## WORK REQUIRED
Across the listing below, count the lines with "Weiterlesen" in them. Write nothing but the number.

##########

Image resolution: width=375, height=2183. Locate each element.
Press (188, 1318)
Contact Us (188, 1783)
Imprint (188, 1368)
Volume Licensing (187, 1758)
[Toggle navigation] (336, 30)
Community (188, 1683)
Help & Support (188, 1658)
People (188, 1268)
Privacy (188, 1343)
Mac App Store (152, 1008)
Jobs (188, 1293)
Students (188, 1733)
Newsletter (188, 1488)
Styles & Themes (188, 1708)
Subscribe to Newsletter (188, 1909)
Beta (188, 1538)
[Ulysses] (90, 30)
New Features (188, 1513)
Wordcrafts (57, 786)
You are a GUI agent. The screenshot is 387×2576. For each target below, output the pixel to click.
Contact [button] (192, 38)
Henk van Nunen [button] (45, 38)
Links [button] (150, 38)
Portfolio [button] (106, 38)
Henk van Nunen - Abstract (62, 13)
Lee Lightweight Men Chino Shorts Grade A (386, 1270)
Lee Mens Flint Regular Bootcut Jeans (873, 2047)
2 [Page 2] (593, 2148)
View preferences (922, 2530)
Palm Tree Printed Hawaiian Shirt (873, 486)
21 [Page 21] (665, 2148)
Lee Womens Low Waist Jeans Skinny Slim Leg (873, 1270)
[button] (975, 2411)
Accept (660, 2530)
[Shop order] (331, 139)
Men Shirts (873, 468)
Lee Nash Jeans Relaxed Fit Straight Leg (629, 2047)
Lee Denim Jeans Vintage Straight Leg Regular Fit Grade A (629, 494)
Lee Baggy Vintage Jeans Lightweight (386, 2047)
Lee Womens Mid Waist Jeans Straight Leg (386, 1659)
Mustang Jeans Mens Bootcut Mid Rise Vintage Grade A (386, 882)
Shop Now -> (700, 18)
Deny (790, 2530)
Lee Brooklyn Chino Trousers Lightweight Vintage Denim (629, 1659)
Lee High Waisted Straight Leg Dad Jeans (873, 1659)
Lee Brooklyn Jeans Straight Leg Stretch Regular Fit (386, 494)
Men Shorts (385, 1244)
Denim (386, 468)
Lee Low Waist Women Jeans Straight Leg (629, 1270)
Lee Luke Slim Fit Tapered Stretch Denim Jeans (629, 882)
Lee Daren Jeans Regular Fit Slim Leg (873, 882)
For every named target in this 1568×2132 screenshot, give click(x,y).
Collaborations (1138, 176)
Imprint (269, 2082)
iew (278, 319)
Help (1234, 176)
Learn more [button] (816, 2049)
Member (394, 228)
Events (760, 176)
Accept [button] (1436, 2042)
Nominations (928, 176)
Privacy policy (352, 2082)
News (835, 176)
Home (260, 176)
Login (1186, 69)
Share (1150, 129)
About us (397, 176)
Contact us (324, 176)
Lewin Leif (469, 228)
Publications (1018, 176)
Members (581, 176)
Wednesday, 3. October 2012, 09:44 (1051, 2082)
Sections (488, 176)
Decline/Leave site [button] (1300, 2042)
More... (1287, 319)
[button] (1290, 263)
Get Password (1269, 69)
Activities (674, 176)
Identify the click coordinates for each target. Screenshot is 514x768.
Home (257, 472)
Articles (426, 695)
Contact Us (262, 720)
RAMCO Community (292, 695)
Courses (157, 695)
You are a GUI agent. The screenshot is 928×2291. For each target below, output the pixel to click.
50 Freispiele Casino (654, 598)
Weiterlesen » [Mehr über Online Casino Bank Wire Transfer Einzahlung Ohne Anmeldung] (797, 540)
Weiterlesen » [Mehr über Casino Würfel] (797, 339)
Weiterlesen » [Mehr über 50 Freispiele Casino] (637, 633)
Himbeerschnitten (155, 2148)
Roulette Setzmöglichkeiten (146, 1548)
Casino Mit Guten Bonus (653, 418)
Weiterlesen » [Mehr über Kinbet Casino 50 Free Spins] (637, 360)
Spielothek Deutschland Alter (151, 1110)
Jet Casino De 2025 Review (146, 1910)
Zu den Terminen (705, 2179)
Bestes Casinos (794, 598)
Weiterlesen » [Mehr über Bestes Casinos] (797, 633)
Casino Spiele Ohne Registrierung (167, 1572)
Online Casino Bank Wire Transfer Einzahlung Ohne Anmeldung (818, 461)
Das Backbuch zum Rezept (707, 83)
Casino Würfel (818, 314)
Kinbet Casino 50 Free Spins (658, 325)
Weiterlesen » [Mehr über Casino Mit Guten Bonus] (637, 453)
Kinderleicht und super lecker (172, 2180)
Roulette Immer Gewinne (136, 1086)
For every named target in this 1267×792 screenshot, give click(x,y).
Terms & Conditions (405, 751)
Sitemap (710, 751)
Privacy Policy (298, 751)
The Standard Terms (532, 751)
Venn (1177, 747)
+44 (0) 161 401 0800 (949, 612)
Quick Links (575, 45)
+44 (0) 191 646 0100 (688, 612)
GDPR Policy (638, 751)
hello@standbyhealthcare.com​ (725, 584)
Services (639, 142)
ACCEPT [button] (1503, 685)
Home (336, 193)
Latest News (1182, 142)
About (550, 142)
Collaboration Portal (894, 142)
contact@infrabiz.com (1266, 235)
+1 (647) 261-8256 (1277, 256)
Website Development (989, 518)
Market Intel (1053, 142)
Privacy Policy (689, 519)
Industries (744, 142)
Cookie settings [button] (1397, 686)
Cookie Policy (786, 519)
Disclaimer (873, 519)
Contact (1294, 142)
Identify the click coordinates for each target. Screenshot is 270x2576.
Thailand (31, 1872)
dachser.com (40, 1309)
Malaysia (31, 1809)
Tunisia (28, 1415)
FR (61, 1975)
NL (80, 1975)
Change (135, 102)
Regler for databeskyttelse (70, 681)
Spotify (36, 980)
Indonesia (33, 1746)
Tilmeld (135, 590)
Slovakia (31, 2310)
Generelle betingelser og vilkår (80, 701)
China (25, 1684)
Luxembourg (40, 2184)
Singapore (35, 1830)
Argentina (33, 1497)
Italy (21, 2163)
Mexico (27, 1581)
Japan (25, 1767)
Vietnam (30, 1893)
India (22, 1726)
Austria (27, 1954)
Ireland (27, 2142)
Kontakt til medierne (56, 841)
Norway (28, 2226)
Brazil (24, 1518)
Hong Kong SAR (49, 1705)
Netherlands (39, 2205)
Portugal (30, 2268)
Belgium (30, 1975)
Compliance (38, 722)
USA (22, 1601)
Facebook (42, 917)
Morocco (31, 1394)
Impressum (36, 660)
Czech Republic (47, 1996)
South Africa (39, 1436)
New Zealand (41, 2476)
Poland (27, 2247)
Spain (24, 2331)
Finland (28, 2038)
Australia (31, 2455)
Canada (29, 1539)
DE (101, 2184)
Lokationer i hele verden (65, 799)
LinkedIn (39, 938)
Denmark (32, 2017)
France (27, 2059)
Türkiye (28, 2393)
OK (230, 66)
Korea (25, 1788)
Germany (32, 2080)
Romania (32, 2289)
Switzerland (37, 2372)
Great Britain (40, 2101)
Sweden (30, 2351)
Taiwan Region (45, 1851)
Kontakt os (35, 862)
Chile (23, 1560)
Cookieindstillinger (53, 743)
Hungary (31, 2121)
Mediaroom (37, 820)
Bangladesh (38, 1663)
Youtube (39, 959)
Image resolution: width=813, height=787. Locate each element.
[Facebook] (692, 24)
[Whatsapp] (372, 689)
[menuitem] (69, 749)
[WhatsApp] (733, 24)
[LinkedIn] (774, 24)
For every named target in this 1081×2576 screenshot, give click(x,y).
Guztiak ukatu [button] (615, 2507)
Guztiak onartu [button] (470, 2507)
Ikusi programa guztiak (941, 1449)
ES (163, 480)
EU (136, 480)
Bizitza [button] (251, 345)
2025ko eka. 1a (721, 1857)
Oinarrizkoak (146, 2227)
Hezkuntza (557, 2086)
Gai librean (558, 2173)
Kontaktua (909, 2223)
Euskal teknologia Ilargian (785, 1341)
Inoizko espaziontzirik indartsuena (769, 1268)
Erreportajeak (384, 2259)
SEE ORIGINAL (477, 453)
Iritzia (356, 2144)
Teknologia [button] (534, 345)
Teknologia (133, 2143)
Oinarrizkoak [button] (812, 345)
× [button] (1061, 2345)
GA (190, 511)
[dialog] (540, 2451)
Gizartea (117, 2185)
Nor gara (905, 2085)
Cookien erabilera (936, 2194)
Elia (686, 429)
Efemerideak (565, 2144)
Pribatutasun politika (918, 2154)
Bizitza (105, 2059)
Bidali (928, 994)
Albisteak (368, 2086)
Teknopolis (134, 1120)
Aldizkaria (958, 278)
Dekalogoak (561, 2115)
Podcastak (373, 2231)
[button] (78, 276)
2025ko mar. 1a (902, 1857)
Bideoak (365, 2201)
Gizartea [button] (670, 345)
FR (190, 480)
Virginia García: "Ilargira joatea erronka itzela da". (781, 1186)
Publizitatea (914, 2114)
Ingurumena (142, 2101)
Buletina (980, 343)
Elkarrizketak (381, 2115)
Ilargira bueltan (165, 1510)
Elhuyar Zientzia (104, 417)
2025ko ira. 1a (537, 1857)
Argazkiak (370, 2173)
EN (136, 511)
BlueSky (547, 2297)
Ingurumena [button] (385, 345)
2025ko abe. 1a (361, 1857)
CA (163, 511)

##########

## ANSWER SPACE
6